だが、それはとてつもなく贅沢なことだった。
国、それも1・2の強さの大国であるお前はそう簡単には消える訳がない。
今までも、これからも、当たり前に隣にいる存在だからこそ吐けた言葉だったのだ。

…あの時の心境は、お前が他国に侵略されかけた時に似ていた。
嫌味を言う事さえも忘れて、全力でお前を助ける術を考え、必死でお前の名前を叫んだ。
そうして、考えるより先に体が動いたんだ。

それだけ“当たり前”が崩れるのが怖かったんだろう。
……いや、違う。
最後だから、後腐れもないから、言ってやる。
「……俺、お前に消えて欲しく…なかったんだよ。…好き…だったからさ…。

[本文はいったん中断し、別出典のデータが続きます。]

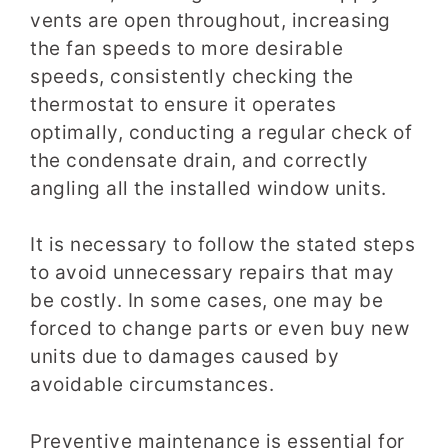
vents are open throughout, increasing
the fan speeds to more desirable
speeds, consistently checking the
thermostat to ensure it operates
optimally, conducting a regular check of
the condensate drain, and correctly
angling all the installed window units.
It is necessary to follow the stated steps
to avoid unnecessary repairs that may
be costly. In some cases, one may be
forced to change parts or even buy new
units due to damages caused by
avoidable circumstances.
Preventive maintenance is essential for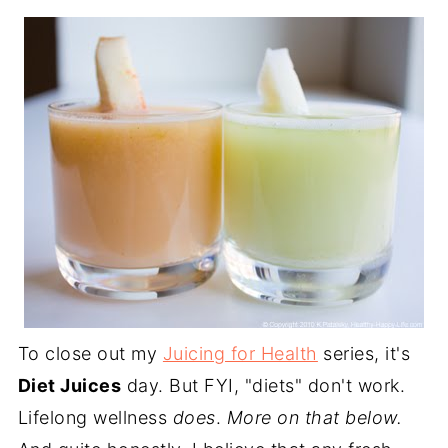
To close out my
Juicing for Health
series, it's
Diet Juices
day. But FYI, "diets" don't work.
Lifelong wellness
does
.
More on that below.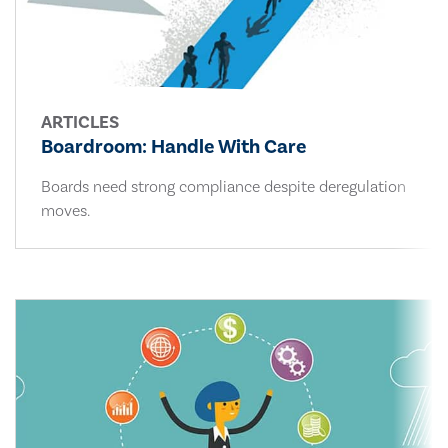
ARTICLES
Boardroom: Handle With Care
Boards need strong compliance despite deregulation
moves.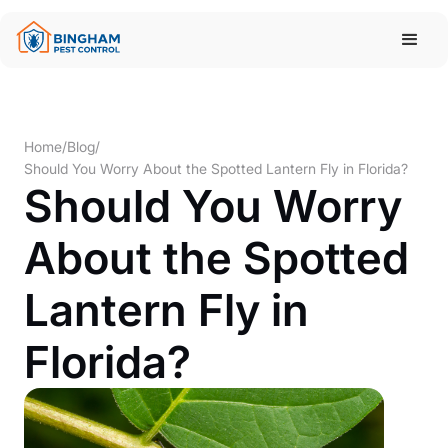
Home
/
Blog
/
Should You Worry About the Spotted Lantern Fly in Florida?
Should You Worry
About the Spotted
Lantern Fly in
Florida?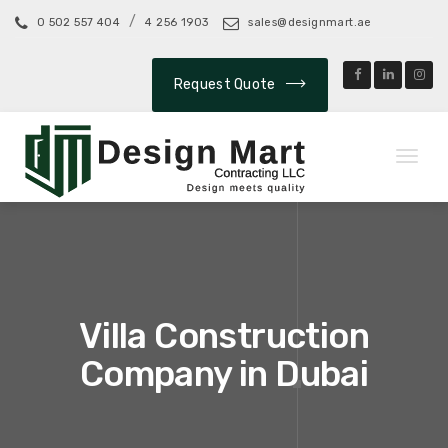
/
0 502 557 404
4 256 1903
sales@designmart.ae
Request Quote
Toggl
naviga
Villa Construction
Company in Dubai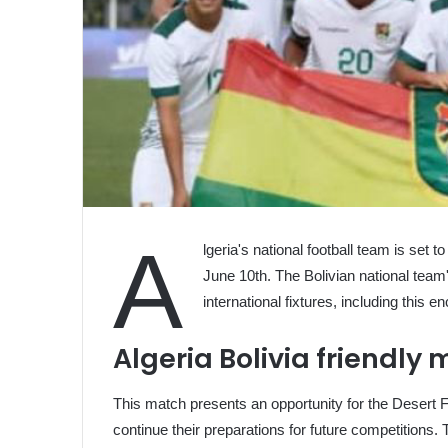
A
lgeria's national football team is set 
June 10th. The Bolivian national team
international fixtures, including this 
Algeria Bolivia friendly
This match presents an opportunity for the Desert F
continue their preparations for future competitions. 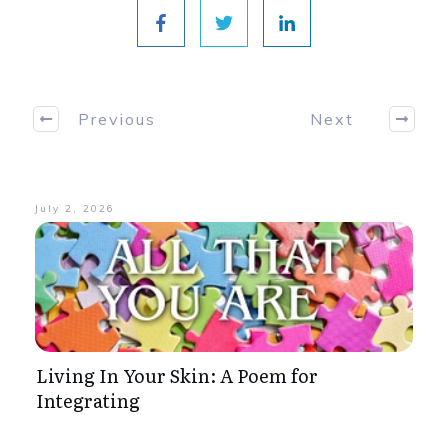
Previous
Next
July 2, 2026
Living In Your Skin: A Poem for
Integrating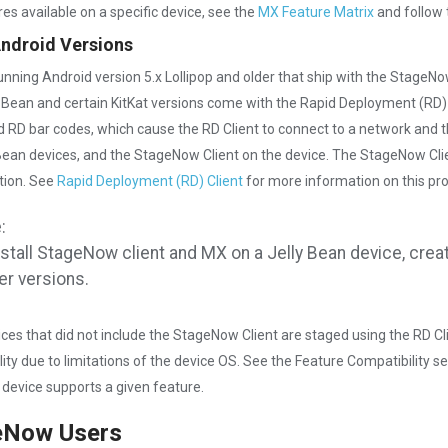
res available on a specific device, see the
MX Feature Matrix
and follow 
Android Versions
unning Android version 5.x Lollipop and older that ship with the StageNo
y Bean and certain KitKat versions come with the Rapid Deployment (RD)
 RD bar codes, which cause the RD Client to connect to a network and the
 Bean devices, and the StageNow Client on the device. The StageNow Cli
tion. See
Rapid Deployment (RD) Client
for more information on this pr
:
nstall StageNow client and MX on a Jelly Bean device, crea
er versions.
ces that did not include the StageNow Client are staged using the RD Cli
lity due to limitations of the device OS. See the Feature Compatibility se
r device supports a given feature.
eNow Users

」
世界で一番美しい俺に愛されたこと、光栄に思えよ。
声を出そうとしても、それは息に変わる。
だから、極上の笑顔を特別に送ってやった。

「…っ、喋んな、今手当てするから!俺が助けるから!勝手に…死ぬなよ、ばかぁ…っ!!」
予想と違う反応に、あれ、と視線を上げる。
ぼたぼたと大粒の涙を溢す緑色の瞳と、目が合った。
精々する、そう言ってにやりと笑う姿は容易に想像出来た。
なのに…
「…んで…泣いてんだよ……。」
確実に、自分を最も嫌っている存在はドイツかオーストリアかこいつだと思っていたのに、何で笑わないんだ。
「俺も…消えて欲しくねぇからに決まってんだろ、ばか!」
「も…しかし…て、りょ…おも…い?」
「そ…だからっ、こっから出たら、どこでもいいから、デート…とか…!」
「…俺、お前んち…行き…たい…、久しぶりに……。ばら…見せて…よ。」
「ああ、いくらでも綺麗に咲かせとく…だから…」
「楽しみ…だな…。」
本当にうきうきした気分になりながら頷く。
死ぬ前の危険信号なのか、無意識に現実から目を逸らしてるだけなのかは分からない。
こんなに楽しい予定を話してる最中なのにお前の涙は相変わらず止まらない。
何で?分からない。
昔みたいにぎゅってしてやれば、泣き止んで笑ってくれるだろうか。
手を伸ばして、抱き寄せる。
その体は昔よりもずっと熱くて…違うか、俺が、冷たいんだ。
ああ、やっぱり笑ってくれない。
一緒に外に出て、昔みたいにお菓子作ってあげれば笑ってくれる?
美味しいご飯作ってあげれば笑ってくれる?
不味いスコーン、食べてやったら笑ってくれるかな…?
「………死にたく、ない…なぁ…。」



―赤く紅く、染まっていく……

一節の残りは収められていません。